Lines holding the word "DirecTizimin" are the ones to copy from the data below.

───── DATA EXCERPTS

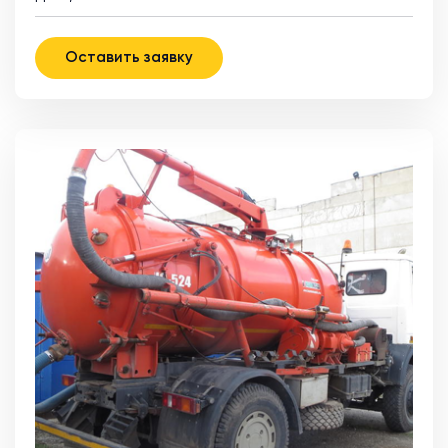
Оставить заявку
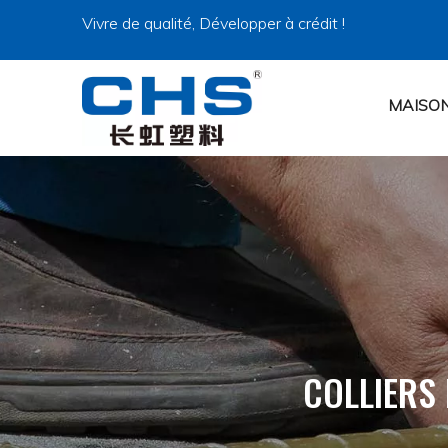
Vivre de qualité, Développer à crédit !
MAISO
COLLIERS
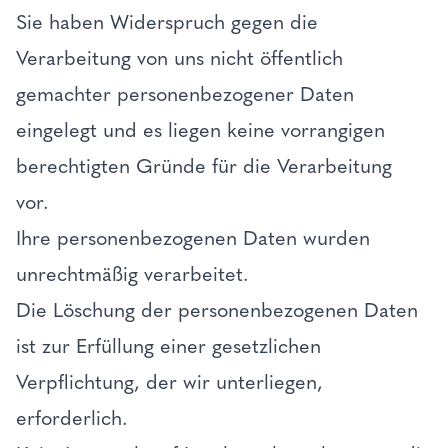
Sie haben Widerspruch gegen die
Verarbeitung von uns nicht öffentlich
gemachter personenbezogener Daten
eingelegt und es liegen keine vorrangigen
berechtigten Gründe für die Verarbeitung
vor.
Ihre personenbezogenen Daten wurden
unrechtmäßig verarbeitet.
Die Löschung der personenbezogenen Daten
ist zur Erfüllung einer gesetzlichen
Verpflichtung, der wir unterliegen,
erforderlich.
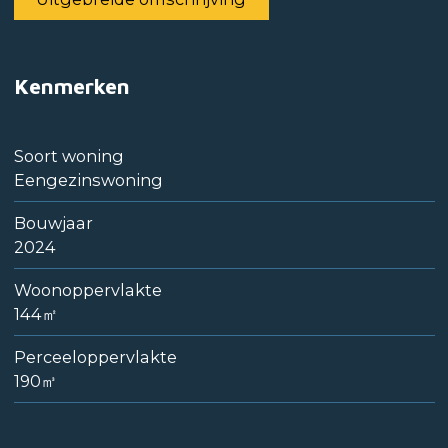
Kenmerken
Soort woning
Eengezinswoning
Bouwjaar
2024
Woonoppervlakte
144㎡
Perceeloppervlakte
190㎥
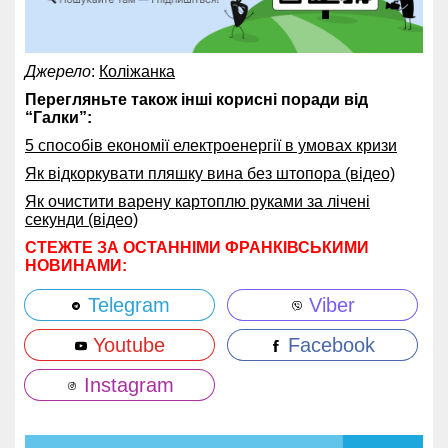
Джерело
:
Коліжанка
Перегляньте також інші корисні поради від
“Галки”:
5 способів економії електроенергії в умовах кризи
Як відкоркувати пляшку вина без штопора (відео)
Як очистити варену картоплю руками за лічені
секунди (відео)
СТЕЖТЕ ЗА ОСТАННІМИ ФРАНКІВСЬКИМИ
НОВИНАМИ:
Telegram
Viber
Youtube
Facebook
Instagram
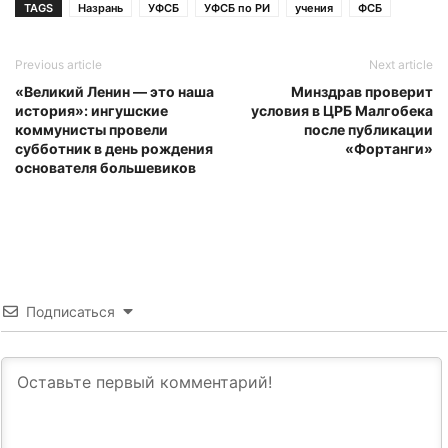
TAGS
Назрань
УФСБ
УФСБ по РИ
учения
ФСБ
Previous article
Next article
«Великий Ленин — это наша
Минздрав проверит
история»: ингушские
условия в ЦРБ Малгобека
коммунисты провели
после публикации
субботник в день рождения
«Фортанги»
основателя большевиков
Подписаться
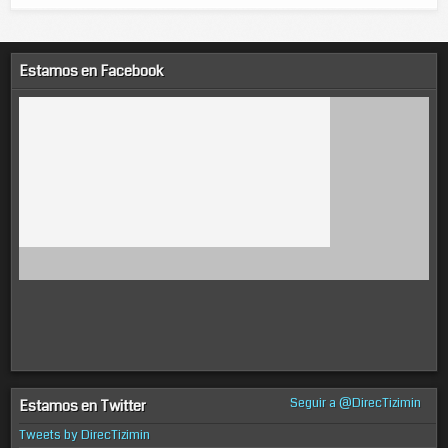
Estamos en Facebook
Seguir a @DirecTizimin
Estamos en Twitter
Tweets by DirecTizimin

──────────

## RESPONSE FOR THIS EXERCISE
Seguir a @DirecTizimin
Tweets by DirecTizimin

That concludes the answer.